Clinical Health Updates

Betamethasone, calcipotriol best for intertriginous psoriasis

Clinical Question:
What is the best treatment for psoriasis?

Bottom Line:
The 1% pimecrolimus was shown to be less potent than 0.1% betamethasone in the treatment of IP. Considering the adverse-effect profile of long-term application of corticosteroids, occasional or intermittent rescue therapy with short-term topical corticosteroids and maintenance with a less potent agent, such as 1% pimecrolimus or 0.005% calcipotriol, might be appropriate for patients with IP in general practice.

Reference:
Kreuter A, Sommer A, Hyun J, et al. 1% pimecrolimus, 0.005% calcipotriol, and 0.1% betamethasone in the treatment of intertriginous psoriasis. A double-blind, randomized controlled study. Arch Dermatol 2006;142:1138-1143.

Study Design:
Randomized controlled trial (double-blinded)

Synopsis:
IP occurs in the axillae, under the breasts, in the inguinal folds, and on the buttocks and genitals. It is very pruritic and is typically worsened by perspiration.

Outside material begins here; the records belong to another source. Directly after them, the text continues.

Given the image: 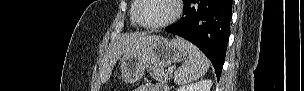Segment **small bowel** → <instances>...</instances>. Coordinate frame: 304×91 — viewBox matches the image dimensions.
I'll return each mask as SVG.
<instances>
[{
	"label": "small bowel",
	"mask_w": 304,
	"mask_h": 91,
	"mask_svg": "<svg viewBox=\"0 0 304 91\" xmlns=\"http://www.w3.org/2000/svg\"><path fill=\"white\" fill-rule=\"evenodd\" d=\"M168 87L163 83H146L139 88L137 91H168Z\"/></svg>",
	"instance_id": "1"
}]
</instances>
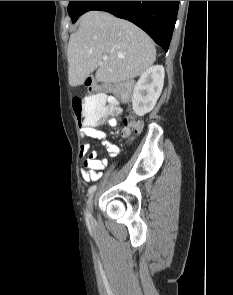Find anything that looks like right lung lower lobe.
<instances>
[{"label": "right lung lower lobe", "mask_w": 233, "mask_h": 295, "mask_svg": "<svg viewBox=\"0 0 233 295\" xmlns=\"http://www.w3.org/2000/svg\"><path fill=\"white\" fill-rule=\"evenodd\" d=\"M180 1H86L81 15L99 10L129 20L168 50Z\"/></svg>", "instance_id": "98d812e1"}]
</instances>
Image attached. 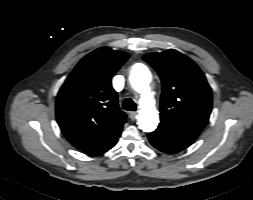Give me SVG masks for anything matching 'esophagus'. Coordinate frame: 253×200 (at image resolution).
Segmentation results:
<instances>
[{
    "mask_svg": "<svg viewBox=\"0 0 253 200\" xmlns=\"http://www.w3.org/2000/svg\"><path fill=\"white\" fill-rule=\"evenodd\" d=\"M136 116H137L136 112H130V114H129V117H130L131 120H135Z\"/></svg>",
    "mask_w": 253,
    "mask_h": 200,
    "instance_id": "obj_1",
    "label": "esophagus"
}]
</instances>
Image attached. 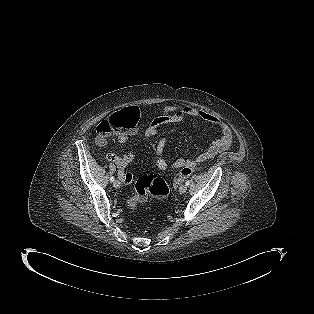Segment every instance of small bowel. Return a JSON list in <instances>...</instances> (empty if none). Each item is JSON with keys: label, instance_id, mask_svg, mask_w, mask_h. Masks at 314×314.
Listing matches in <instances>:
<instances>
[{"label": "small bowel", "instance_id": "c3829d8e", "mask_svg": "<svg viewBox=\"0 0 314 314\" xmlns=\"http://www.w3.org/2000/svg\"><path fill=\"white\" fill-rule=\"evenodd\" d=\"M186 118H198L201 120H204L214 126H216L221 136L214 140L206 150H204L202 153L198 155V157L195 160H188L184 158H178L174 161L173 166L175 168H183L186 166H195L196 162H203L206 160H209L221 152L227 150L232 143V130L230 126L222 121H220L217 117L214 115L197 110L192 107H185L183 109H175V108H166L164 112L155 117L145 130L144 136L145 139L148 140L151 144L152 150L154 151L157 159H156V165L160 170H166L168 168V162L164 158V150L168 142V138L171 134H173L176 131V128H172L167 135L160 138L157 142L153 143L151 142V138L155 136L161 127L169 124H176L180 123ZM136 130L132 131L129 134H120L117 136V139L120 143L127 142L130 137L134 134H136ZM97 144L99 146H106L107 145V139H99L97 138ZM106 158L115 163L118 168L120 169L121 173L120 176L125 183H129L132 180V175L130 173H125L124 169L125 167L134 159V153L133 152H126L123 156H118L114 153H107Z\"/></svg>", "mask_w": 314, "mask_h": 314}]
</instances>
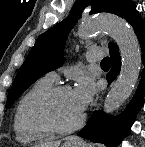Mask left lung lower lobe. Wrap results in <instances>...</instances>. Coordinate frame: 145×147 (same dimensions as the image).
Returning a JSON list of instances; mask_svg holds the SVG:
<instances>
[{"label":"left lung lower lobe","instance_id":"left-lung-lower-lobe-1","mask_svg":"<svg viewBox=\"0 0 145 147\" xmlns=\"http://www.w3.org/2000/svg\"><path fill=\"white\" fill-rule=\"evenodd\" d=\"M137 34L142 50V60L145 66V21L141 18L133 2L129 4L123 14ZM113 66L106 76L108 83H112L121 68L119 51L114 43L109 44ZM145 93V67L142 70L138 89L125 111L116 118H111L101 111H95L87 125L78 133L82 138L92 142L104 143L107 147H116L120 140L129 134L133 119L143 103Z\"/></svg>","mask_w":145,"mask_h":147}]
</instances>
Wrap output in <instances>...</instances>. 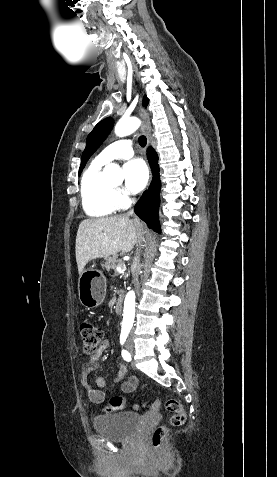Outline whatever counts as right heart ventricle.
I'll return each instance as SVG.
<instances>
[{
	"label": "right heart ventricle",
	"instance_id": "1",
	"mask_svg": "<svg viewBox=\"0 0 277 477\" xmlns=\"http://www.w3.org/2000/svg\"><path fill=\"white\" fill-rule=\"evenodd\" d=\"M105 163L94 159L84 171L80 194L84 212L90 217H106L113 214L118 205L115 191L103 174Z\"/></svg>",
	"mask_w": 277,
	"mask_h": 477
}]
</instances>
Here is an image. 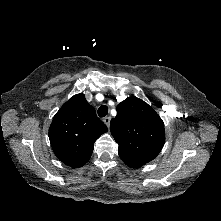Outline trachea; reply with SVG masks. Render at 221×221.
I'll return each mask as SVG.
<instances>
[{
  "instance_id": "obj_1",
  "label": "trachea",
  "mask_w": 221,
  "mask_h": 221,
  "mask_svg": "<svg viewBox=\"0 0 221 221\" xmlns=\"http://www.w3.org/2000/svg\"><path fill=\"white\" fill-rule=\"evenodd\" d=\"M108 114V107L106 105H102L98 109V116L105 117Z\"/></svg>"
}]
</instances>
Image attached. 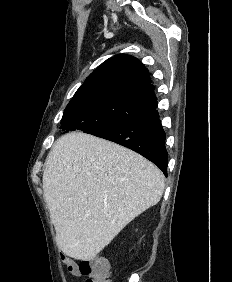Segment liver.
Listing matches in <instances>:
<instances>
[{
  "mask_svg": "<svg viewBox=\"0 0 232 282\" xmlns=\"http://www.w3.org/2000/svg\"><path fill=\"white\" fill-rule=\"evenodd\" d=\"M42 182L57 244L76 260L94 259L128 223L156 205L165 188L153 163L82 132L54 143Z\"/></svg>",
  "mask_w": 232,
  "mask_h": 282,
  "instance_id": "1",
  "label": "liver"
}]
</instances>
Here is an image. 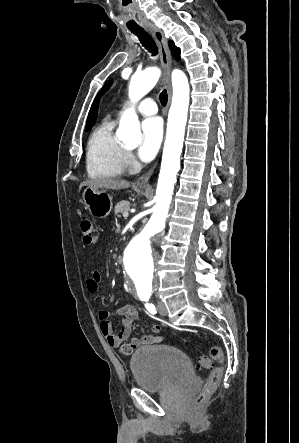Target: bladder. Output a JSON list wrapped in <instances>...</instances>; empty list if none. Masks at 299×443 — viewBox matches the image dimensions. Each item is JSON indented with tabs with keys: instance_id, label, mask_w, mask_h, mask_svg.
Returning <instances> with one entry per match:
<instances>
[{
	"instance_id": "obj_1",
	"label": "bladder",
	"mask_w": 299,
	"mask_h": 443,
	"mask_svg": "<svg viewBox=\"0 0 299 443\" xmlns=\"http://www.w3.org/2000/svg\"><path fill=\"white\" fill-rule=\"evenodd\" d=\"M129 366L134 382L145 390H162L194 378L191 361L185 352L166 344L136 350Z\"/></svg>"
}]
</instances>
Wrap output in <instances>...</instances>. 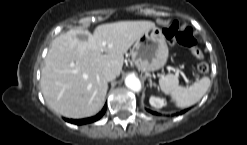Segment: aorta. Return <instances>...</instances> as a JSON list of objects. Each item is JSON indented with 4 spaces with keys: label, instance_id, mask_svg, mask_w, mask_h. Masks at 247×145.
Listing matches in <instances>:
<instances>
[{
    "label": "aorta",
    "instance_id": "1",
    "mask_svg": "<svg viewBox=\"0 0 247 145\" xmlns=\"http://www.w3.org/2000/svg\"><path fill=\"white\" fill-rule=\"evenodd\" d=\"M125 85L135 91V92H138L141 90V82L139 80V78H137L135 75H128L126 78H125Z\"/></svg>",
    "mask_w": 247,
    "mask_h": 145
}]
</instances>
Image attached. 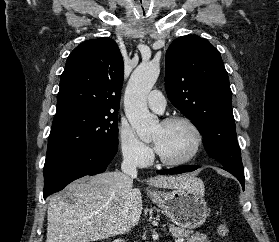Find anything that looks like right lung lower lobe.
I'll use <instances>...</instances> for the list:
<instances>
[{
	"label": "right lung lower lobe",
	"mask_w": 279,
	"mask_h": 242,
	"mask_svg": "<svg viewBox=\"0 0 279 242\" xmlns=\"http://www.w3.org/2000/svg\"><path fill=\"white\" fill-rule=\"evenodd\" d=\"M115 149L84 150L44 165V192L49 195L62 190L75 179L104 172L116 154Z\"/></svg>",
	"instance_id": "98d812e1"
}]
</instances>
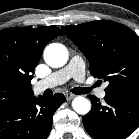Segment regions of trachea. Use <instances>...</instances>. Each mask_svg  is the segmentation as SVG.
I'll list each match as a JSON object with an SVG mask.
<instances>
[{
    "mask_svg": "<svg viewBox=\"0 0 139 139\" xmlns=\"http://www.w3.org/2000/svg\"><path fill=\"white\" fill-rule=\"evenodd\" d=\"M72 92L74 94H87L88 92H90V88H82V87H76L72 89Z\"/></svg>",
    "mask_w": 139,
    "mask_h": 139,
    "instance_id": "trachea-1",
    "label": "trachea"
}]
</instances>
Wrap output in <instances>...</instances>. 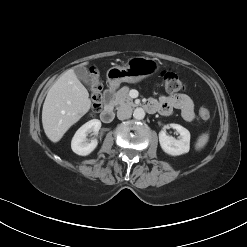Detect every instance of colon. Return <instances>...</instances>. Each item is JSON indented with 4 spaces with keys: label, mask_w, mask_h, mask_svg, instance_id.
<instances>
[{
    "label": "colon",
    "mask_w": 247,
    "mask_h": 247,
    "mask_svg": "<svg viewBox=\"0 0 247 247\" xmlns=\"http://www.w3.org/2000/svg\"><path fill=\"white\" fill-rule=\"evenodd\" d=\"M162 85L169 92H180L185 89V84L181 78L174 72L163 71L161 74ZM91 96L93 101V111L96 112L100 109L102 103L101 88L95 76L92 78L91 83ZM199 116L202 120H208L211 117V112L207 107L199 109Z\"/></svg>",
    "instance_id": "colon-1"
}]
</instances>
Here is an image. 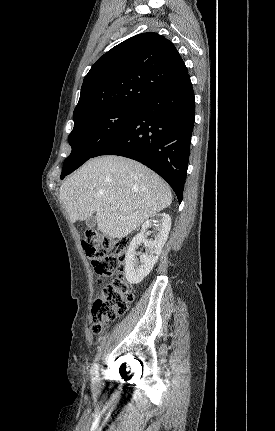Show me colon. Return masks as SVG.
<instances>
[{"instance_id": "obj_1", "label": "colon", "mask_w": 275, "mask_h": 431, "mask_svg": "<svg viewBox=\"0 0 275 431\" xmlns=\"http://www.w3.org/2000/svg\"><path fill=\"white\" fill-rule=\"evenodd\" d=\"M128 244L127 239H113L97 232L89 233L82 242L99 280L118 274L102 289L92 305V331L95 334L105 324L122 316L134 300L131 287L122 274Z\"/></svg>"}]
</instances>
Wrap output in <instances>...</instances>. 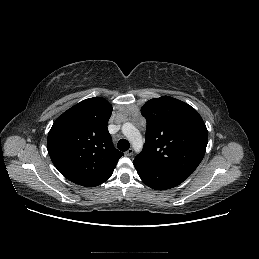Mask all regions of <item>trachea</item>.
Wrapping results in <instances>:
<instances>
[{"label": "trachea", "mask_w": 259, "mask_h": 259, "mask_svg": "<svg viewBox=\"0 0 259 259\" xmlns=\"http://www.w3.org/2000/svg\"><path fill=\"white\" fill-rule=\"evenodd\" d=\"M117 147L121 151H127L130 147V143L126 139H120L117 144Z\"/></svg>", "instance_id": "3493384b"}]
</instances>
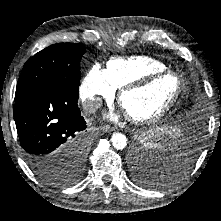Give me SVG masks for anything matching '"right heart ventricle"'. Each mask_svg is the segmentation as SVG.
Wrapping results in <instances>:
<instances>
[{"instance_id":"obj_1","label":"right heart ventricle","mask_w":221,"mask_h":221,"mask_svg":"<svg viewBox=\"0 0 221 221\" xmlns=\"http://www.w3.org/2000/svg\"><path fill=\"white\" fill-rule=\"evenodd\" d=\"M166 69L167 66L163 62L153 57L135 55L111 58L107 62L105 72L115 88H121L148 73Z\"/></svg>"}]
</instances>
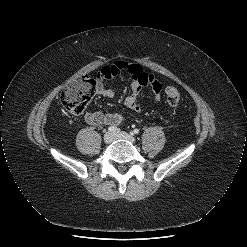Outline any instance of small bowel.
Masks as SVG:
<instances>
[{
    "mask_svg": "<svg viewBox=\"0 0 247 247\" xmlns=\"http://www.w3.org/2000/svg\"><path fill=\"white\" fill-rule=\"evenodd\" d=\"M125 72L131 78V93L125 98V106L133 112H140L141 106L138 102V95L143 88H149L156 101L161 99L163 91L162 84L151 74L146 73L140 65L126 61H116L113 64L101 68L96 80V93L105 98H111L114 93L105 87L104 80L110 79ZM85 121L92 126L117 125L124 120V114L104 113L102 111L88 112L84 115Z\"/></svg>",
    "mask_w": 247,
    "mask_h": 247,
    "instance_id": "small-bowel-1",
    "label": "small bowel"
}]
</instances>
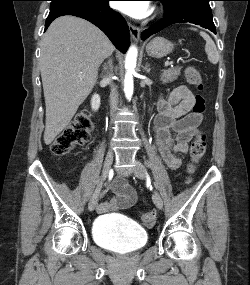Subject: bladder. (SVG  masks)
<instances>
[{"label":"bladder","instance_id":"1","mask_svg":"<svg viewBox=\"0 0 250 285\" xmlns=\"http://www.w3.org/2000/svg\"><path fill=\"white\" fill-rule=\"evenodd\" d=\"M92 237L100 247L118 254L138 251L148 241V234L141 226L119 222L110 216H101L94 221Z\"/></svg>","mask_w":250,"mask_h":285}]
</instances>
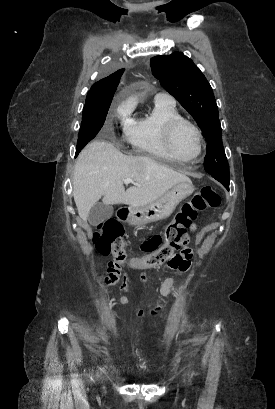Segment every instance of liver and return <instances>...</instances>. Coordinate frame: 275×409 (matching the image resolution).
Here are the masks:
<instances>
[{
  "label": "liver",
  "mask_w": 275,
  "mask_h": 409,
  "mask_svg": "<svg viewBox=\"0 0 275 409\" xmlns=\"http://www.w3.org/2000/svg\"><path fill=\"white\" fill-rule=\"evenodd\" d=\"M73 174V196L82 221L102 196L103 205L144 207L177 182L189 180L149 156H127L105 140H93L81 150ZM129 176L137 184L125 190L123 180Z\"/></svg>",
  "instance_id": "obj_1"
}]
</instances>
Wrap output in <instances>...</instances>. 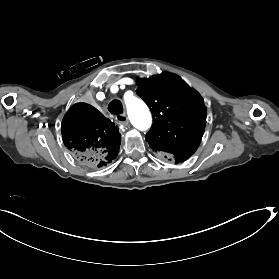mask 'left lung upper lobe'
<instances>
[{
  "mask_svg": "<svg viewBox=\"0 0 279 279\" xmlns=\"http://www.w3.org/2000/svg\"><path fill=\"white\" fill-rule=\"evenodd\" d=\"M137 94L153 114L146 141L169 157L191 156L197 150L206 125L203 99L180 77L161 73L137 80Z\"/></svg>",
  "mask_w": 279,
  "mask_h": 279,
  "instance_id": "1",
  "label": "left lung upper lobe"
}]
</instances>
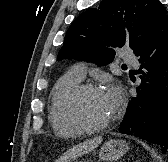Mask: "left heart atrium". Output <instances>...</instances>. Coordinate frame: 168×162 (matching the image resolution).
<instances>
[{"instance_id":"left-heart-atrium-1","label":"left heart atrium","mask_w":168,"mask_h":162,"mask_svg":"<svg viewBox=\"0 0 168 162\" xmlns=\"http://www.w3.org/2000/svg\"><path fill=\"white\" fill-rule=\"evenodd\" d=\"M105 96L108 100L112 112H114L121 103V94L116 87H111L106 93Z\"/></svg>"}]
</instances>
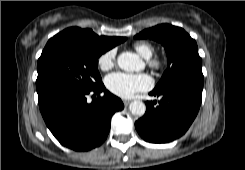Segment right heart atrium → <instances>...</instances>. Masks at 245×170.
Returning <instances> with one entry per match:
<instances>
[{"label": "right heart atrium", "instance_id": "d8ad5b80", "mask_svg": "<svg viewBox=\"0 0 245 170\" xmlns=\"http://www.w3.org/2000/svg\"><path fill=\"white\" fill-rule=\"evenodd\" d=\"M115 61L116 51L114 49H110L98 58V66L101 70L106 71L114 66Z\"/></svg>", "mask_w": 245, "mask_h": 170}]
</instances>
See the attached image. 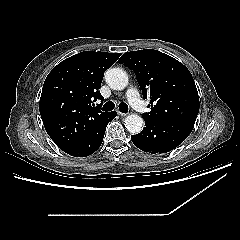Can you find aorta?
<instances>
[{
  "instance_id": "aorta-1",
  "label": "aorta",
  "mask_w": 240,
  "mask_h": 240,
  "mask_svg": "<svg viewBox=\"0 0 240 240\" xmlns=\"http://www.w3.org/2000/svg\"><path fill=\"white\" fill-rule=\"evenodd\" d=\"M105 81L112 89L123 90L128 85V75L120 68H110L105 72ZM124 122L131 134H138L143 130L144 120L137 114H129Z\"/></svg>"
}]
</instances>
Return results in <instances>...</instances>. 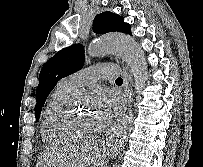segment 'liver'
Here are the masks:
<instances>
[{"mask_svg": "<svg viewBox=\"0 0 203 167\" xmlns=\"http://www.w3.org/2000/svg\"><path fill=\"white\" fill-rule=\"evenodd\" d=\"M98 148L93 145L67 146L59 150L45 151L37 167H86L92 164Z\"/></svg>", "mask_w": 203, "mask_h": 167, "instance_id": "liver-1", "label": "liver"}]
</instances>
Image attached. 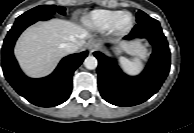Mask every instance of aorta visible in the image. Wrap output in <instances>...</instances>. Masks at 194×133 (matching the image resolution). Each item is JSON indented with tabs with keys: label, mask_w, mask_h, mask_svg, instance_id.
<instances>
[{
	"label": "aorta",
	"mask_w": 194,
	"mask_h": 133,
	"mask_svg": "<svg viewBox=\"0 0 194 133\" xmlns=\"http://www.w3.org/2000/svg\"><path fill=\"white\" fill-rule=\"evenodd\" d=\"M98 61L94 56H88L84 60V66L87 69L93 70L97 67Z\"/></svg>",
	"instance_id": "obj_1"
}]
</instances>
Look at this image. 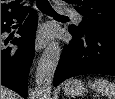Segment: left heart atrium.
<instances>
[{"instance_id":"39dd6f15","label":"left heart atrium","mask_w":115,"mask_h":99,"mask_svg":"<svg viewBox=\"0 0 115 99\" xmlns=\"http://www.w3.org/2000/svg\"><path fill=\"white\" fill-rule=\"evenodd\" d=\"M51 35V32L49 29H43L41 31V33L39 34V37L42 39V40H47Z\"/></svg>"}]
</instances>
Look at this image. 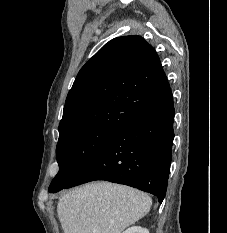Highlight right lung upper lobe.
Returning a JSON list of instances; mask_svg holds the SVG:
<instances>
[{
    "mask_svg": "<svg viewBox=\"0 0 227 233\" xmlns=\"http://www.w3.org/2000/svg\"><path fill=\"white\" fill-rule=\"evenodd\" d=\"M172 97L160 59L142 37L106 43L79 71L59 134L86 127L119 130Z\"/></svg>",
    "mask_w": 227,
    "mask_h": 233,
    "instance_id": "1",
    "label": "right lung upper lobe"
}]
</instances>
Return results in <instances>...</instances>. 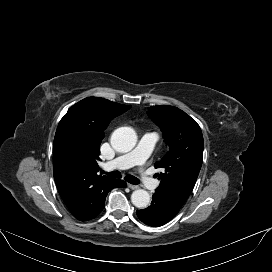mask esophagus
Listing matches in <instances>:
<instances>
[{"label": "esophagus", "mask_w": 272, "mask_h": 272, "mask_svg": "<svg viewBox=\"0 0 272 272\" xmlns=\"http://www.w3.org/2000/svg\"><path fill=\"white\" fill-rule=\"evenodd\" d=\"M127 186L130 188V189H132V190H135V189H138L139 188V186H137V185H133V184H127Z\"/></svg>", "instance_id": "34e87169"}]
</instances>
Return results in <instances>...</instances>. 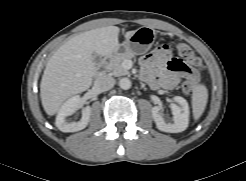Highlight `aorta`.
<instances>
[{
    "instance_id": "obj_1",
    "label": "aorta",
    "mask_w": 246,
    "mask_h": 181,
    "mask_svg": "<svg viewBox=\"0 0 246 181\" xmlns=\"http://www.w3.org/2000/svg\"><path fill=\"white\" fill-rule=\"evenodd\" d=\"M131 86H132V83H131V81H130L129 78L124 77V78H121V79L119 80V87H120L121 89H123V90H128V89L131 88Z\"/></svg>"
}]
</instances>
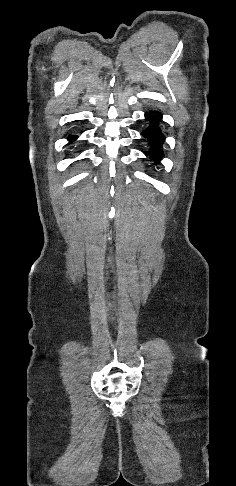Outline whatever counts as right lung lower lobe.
I'll list each match as a JSON object with an SVG mask.
<instances>
[{
  "instance_id": "1",
  "label": "right lung lower lobe",
  "mask_w": 236,
  "mask_h": 486,
  "mask_svg": "<svg viewBox=\"0 0 236 486\" xmlns=\"http://www.w3.org/2000/svg\"><path fill=\"white\" fill-rule=\"evenodd\" d=\"M77 138L76 135H69L68 140L71 142L72 140H75Z\"/></svg>"
}]
</instances>
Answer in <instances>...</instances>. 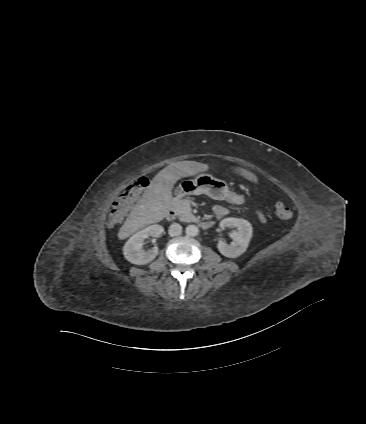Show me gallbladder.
<instances>
[{
	"mask_svg": "<svg viewBox=\"0 0 366 424\" xmlns=\"http://www.w3.org/2000/svg\"><path fill=\"white\" fill-rule=\"evenodd\" d=\"M174 193L175 195H178L180 193V189L179 188L175 189Z\"/></svg>",
	"mask_w": 366,
	"mask_h": 424,
	"instance_id": "gallbladder-1",
	"label": "gallbladder"
}]
</instances>
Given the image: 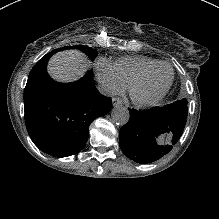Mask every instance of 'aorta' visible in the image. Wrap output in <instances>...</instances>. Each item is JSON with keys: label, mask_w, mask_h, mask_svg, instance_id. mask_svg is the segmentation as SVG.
I'll return each instance as SVG.
<instances>
[{"label": "aorta", "mask_w": 219, "mask_h": 219, "mask_svg": "<svg viewBox=\"0 0 219 219\" xmlns=\"http://www.w3.org/2000/svg\"><path fill=\"white\" fill-rule=\"evenodd\" d=\"M111 119L117 125H125L130 119L129 110L123 105H116L111 111Z\"/></svg>", "instance_id": "1"}]
</instances>
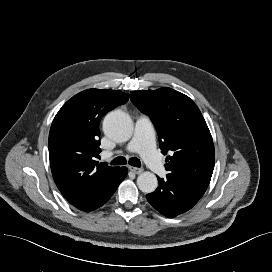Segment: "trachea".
I'll use <instances>...</instances> for the list:
<instances>
[{
	"label": "trachea",
	"mask_w": 272,
	"mask_h": 272,
	"mask_svg": "<svg viewBox=\"0 0 272 272\" xmlns=\"http://www.w3.org/2000/svg\"><path fill=\"white\" fill-rule=\"evenodd\" d=\"M127 163L126 159L122 156H119V157H116L115 159H113L111 161V164L113 165H125ZM131 166H134V167H140L141 166V162L138 158L136 157H132L129 159V162H128Z\"/></svg>",
	"instance_id": "trachea-1"
}]
</instances>
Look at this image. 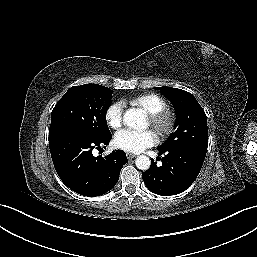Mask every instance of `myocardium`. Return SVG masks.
<instances>
[{
  "instance_id": "f54148a6",
  "label": "myocardium",
  "mask_w": 257,
  "mask_h": 257,
  "mask_svg": "<svg viewBox=\"0 0 257 257\" xmlns=\"http://www.w3.org/2000/svg\"><path fill=\"white\" fill-rule=\"evenodd\" d=\"M151 127L161 136L168 135L174 128V113L167 107L148 115Z\"/></svg>"
}]
</instances>
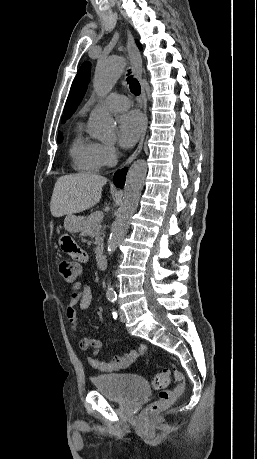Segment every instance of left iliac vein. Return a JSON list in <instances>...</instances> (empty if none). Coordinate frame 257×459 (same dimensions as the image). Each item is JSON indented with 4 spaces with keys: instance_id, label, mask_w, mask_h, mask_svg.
<instances>
[{
    "instance_id": "1",
    "label": "left iliac vein",
    "mask_w": 257,
    "mask_h": 459,
    "mask_svg": "<svg viewBox=\"0 0 257 459\" xmlns=\"http://www.w3.org/2000/svg\"><path fill=\"white\" fill-rule=\"evenodd\" d=\"M119 318H120V321L121 322H125L126 321V316H125V313L122 309H119Z\"/></svg>"
}]
</instances>
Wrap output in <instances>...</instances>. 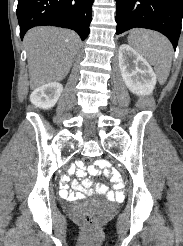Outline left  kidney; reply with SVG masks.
Here are the masks:
<instances>
[{
  "mask_svg": "<svg viewBox=\"0 0 183 246\" xmlns=\"http://www.w3.org/2000/svg\"><path fill=\"white\" fill-rule=\"evenodd\" d=\"M119 67L125 85L136 95H150L156 75L148 61L127 44L119 47Z\"/></svg>",
  "mask_w": 183,
  "mask_h": 246,
  "instance_id": "obj_1",
  "label": "left kidney"
}]
</instances>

Treatment options (all topical) include corticosteroids, pimecrolimus and tacrolimus, and calcipotriol. In this study, 80 patients with IP from a dermatology clinic were randomly assigned to receive either 1% pimecrolimus, 0.005% calcipotriol, 0.1% betamethasone valerate, or vehicle cream once daily for 4 weeks, followed by 6 weeks without treatment. The primary outcome was the Modified Psoriasis Area and Severity Index (M-PASI) measured at days 0, 14, 28, 42, and 70. Groups were balanced at the start of the study and analysis was by intention to treat. There were only 5 withdrawals, including 3 in the betamethasone group. The mean M-PASI scores decreased from 22.1 to 2.9 in the betamethasone group (86%), from 25.3 to 9.7 in the calcipotriol group (62%), from 19.5 to 11.5 in the pimecrolimus group (39.7%), and from 18.2 to 13.8 in the placebo group (21.1%). There were statistically significant differences between betamethasone and pimecrolimus and vehicle cream, and between calcipotriol and vehicle cream. There was no significant difference between pimecrolimus and vehicle cream. The authors of this study, funded by the manufacturer of pimecrolimus, play up the adverse effects of betamethasone and calcipotriol while ignoring the fact that adverse effects were actually most common in the pimecrolimus group. It is important to note that the European Medicines Agency, which checks the safety of drugs in the European Union, has warned doctors and patients using pimecrolimus about a possible risk of skin cancer and lymphoma.